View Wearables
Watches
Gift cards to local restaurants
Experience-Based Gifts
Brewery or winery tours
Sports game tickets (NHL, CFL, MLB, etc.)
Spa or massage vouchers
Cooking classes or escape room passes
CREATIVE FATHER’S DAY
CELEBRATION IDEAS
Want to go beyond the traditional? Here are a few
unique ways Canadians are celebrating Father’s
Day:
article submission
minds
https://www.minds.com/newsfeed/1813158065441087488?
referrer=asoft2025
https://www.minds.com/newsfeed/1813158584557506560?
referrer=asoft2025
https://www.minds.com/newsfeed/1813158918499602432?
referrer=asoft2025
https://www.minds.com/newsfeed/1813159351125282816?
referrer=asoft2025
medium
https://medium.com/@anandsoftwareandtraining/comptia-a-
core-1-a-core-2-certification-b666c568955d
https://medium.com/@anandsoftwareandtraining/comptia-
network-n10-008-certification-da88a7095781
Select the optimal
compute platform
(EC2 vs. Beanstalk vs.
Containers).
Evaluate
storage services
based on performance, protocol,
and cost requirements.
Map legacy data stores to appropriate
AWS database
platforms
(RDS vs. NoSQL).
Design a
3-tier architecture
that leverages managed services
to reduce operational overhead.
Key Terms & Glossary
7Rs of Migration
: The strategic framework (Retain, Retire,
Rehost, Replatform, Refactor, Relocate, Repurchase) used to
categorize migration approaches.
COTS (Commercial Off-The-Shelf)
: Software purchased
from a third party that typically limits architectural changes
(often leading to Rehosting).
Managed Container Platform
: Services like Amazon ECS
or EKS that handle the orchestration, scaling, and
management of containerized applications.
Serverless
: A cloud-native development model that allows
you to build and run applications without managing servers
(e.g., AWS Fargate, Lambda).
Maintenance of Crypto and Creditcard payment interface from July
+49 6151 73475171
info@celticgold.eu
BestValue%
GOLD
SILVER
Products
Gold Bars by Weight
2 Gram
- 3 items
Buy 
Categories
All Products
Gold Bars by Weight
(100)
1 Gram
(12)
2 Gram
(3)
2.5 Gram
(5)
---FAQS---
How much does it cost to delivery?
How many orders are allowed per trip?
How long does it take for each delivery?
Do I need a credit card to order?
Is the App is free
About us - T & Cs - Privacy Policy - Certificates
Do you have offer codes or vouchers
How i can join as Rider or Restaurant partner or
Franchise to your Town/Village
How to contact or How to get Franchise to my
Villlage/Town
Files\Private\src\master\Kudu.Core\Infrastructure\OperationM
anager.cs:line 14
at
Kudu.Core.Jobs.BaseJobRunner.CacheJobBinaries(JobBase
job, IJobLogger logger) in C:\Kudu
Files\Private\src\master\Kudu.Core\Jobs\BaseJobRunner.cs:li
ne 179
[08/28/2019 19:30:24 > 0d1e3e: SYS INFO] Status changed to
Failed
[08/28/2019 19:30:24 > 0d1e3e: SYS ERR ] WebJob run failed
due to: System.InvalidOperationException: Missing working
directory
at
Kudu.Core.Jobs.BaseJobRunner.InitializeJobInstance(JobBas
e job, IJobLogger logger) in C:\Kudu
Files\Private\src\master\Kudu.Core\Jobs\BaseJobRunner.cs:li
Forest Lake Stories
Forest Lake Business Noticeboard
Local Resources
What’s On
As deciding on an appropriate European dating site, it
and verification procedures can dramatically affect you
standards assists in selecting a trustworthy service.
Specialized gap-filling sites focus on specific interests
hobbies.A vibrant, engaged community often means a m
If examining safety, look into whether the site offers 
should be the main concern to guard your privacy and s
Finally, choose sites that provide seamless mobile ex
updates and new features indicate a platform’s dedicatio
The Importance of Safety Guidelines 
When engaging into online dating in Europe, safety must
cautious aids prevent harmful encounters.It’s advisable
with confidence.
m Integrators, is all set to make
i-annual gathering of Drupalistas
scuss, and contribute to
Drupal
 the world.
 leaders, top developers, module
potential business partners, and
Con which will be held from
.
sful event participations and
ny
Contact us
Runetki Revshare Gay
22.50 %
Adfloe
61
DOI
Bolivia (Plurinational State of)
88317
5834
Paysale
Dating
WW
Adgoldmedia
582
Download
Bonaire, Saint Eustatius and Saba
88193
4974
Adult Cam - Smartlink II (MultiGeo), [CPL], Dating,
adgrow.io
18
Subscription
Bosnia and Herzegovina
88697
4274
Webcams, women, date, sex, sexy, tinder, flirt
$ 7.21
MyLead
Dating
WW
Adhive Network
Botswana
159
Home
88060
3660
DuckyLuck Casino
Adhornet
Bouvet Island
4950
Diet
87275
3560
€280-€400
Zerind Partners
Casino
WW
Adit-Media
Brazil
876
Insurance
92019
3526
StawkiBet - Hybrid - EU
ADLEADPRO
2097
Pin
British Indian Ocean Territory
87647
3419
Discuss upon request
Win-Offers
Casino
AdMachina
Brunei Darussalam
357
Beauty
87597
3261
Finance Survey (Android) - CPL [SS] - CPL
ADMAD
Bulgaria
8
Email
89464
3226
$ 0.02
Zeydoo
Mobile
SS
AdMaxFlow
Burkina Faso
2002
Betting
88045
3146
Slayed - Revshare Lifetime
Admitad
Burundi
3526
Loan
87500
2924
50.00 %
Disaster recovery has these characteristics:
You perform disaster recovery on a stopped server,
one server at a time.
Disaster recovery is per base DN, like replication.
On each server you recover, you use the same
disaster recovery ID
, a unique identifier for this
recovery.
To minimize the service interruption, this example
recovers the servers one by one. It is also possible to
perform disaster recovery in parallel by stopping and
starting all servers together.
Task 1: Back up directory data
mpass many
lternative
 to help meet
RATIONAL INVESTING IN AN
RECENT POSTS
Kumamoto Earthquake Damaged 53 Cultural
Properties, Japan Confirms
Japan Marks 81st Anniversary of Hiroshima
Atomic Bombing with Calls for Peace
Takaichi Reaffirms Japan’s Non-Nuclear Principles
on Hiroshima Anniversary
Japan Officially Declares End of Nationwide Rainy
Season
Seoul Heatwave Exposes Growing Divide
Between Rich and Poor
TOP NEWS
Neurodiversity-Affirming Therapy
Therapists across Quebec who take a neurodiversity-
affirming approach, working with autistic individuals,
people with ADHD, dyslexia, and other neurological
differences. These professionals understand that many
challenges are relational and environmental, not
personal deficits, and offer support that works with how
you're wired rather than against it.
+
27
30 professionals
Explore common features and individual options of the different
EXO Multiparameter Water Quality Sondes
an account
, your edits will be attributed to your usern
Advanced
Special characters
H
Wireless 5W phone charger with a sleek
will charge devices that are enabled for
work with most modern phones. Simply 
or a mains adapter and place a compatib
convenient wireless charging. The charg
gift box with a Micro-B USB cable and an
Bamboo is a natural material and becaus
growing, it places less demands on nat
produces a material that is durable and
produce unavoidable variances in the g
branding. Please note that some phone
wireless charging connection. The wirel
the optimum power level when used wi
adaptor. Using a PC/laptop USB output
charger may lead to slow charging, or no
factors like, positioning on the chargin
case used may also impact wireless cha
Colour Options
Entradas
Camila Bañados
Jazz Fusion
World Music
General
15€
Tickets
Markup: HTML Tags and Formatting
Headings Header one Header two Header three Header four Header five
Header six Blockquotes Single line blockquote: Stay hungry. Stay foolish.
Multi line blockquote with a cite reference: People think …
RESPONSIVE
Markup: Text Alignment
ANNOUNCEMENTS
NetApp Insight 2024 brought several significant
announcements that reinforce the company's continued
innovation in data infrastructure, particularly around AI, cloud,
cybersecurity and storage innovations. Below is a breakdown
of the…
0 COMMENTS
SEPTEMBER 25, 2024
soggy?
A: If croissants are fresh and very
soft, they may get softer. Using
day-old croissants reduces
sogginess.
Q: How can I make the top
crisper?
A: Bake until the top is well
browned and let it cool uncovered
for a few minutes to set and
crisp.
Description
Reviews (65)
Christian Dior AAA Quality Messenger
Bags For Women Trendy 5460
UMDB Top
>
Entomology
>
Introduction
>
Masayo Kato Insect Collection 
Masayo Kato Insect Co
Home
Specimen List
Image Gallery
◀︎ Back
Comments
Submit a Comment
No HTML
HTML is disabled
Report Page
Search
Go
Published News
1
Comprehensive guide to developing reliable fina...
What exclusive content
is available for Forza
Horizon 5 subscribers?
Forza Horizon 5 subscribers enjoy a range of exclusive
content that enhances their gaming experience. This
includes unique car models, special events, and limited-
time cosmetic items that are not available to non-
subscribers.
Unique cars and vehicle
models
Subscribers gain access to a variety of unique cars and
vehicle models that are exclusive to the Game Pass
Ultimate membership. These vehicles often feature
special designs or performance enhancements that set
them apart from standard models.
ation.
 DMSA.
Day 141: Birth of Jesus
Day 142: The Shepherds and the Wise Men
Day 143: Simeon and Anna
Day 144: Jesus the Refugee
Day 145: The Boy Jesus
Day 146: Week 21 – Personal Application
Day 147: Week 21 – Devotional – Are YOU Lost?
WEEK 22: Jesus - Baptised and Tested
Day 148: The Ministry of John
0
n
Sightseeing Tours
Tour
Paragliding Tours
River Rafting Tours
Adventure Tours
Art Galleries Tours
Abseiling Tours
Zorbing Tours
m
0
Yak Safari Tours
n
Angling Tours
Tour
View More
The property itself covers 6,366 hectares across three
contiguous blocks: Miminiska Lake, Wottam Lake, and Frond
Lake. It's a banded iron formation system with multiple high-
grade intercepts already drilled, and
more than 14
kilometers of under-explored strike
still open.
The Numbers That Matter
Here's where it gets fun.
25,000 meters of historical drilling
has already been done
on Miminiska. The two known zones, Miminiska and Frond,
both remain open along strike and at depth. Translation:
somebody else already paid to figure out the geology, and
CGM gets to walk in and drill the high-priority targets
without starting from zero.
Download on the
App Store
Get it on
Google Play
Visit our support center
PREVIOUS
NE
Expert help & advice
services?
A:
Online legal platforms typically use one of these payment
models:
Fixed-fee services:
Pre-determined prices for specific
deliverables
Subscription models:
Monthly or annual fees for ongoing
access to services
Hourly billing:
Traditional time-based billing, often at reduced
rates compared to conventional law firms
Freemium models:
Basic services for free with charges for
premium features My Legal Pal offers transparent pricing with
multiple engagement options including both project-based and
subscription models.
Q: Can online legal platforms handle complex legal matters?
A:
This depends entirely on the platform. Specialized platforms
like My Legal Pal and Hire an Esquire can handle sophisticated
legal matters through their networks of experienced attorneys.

-------------------------

> **How to complete this task**
Which lines in the records above contain the word "Kudu"? Copy each one.

> **The answer**
Files\Private\src\master\Kudu.Core\Infrastructure\OperationM
Kudu.Core.Jobs.BaseJobRunner.CacheJobBinaries(JobBase
job, IJobLogger logger) in C:\Kudu
Files\Private\src\master\Kudu.Core\Jobs\BaseJobRunner.cs:li
Kudu.Core.Jobs.BaseJobRunner.InitializeJobInstance(JobBas
e job, IJobLogger logger) in C:\Kudu
Files\Private\src\master\Kudu.Core\Jobs\BaseJobRunner.cs:li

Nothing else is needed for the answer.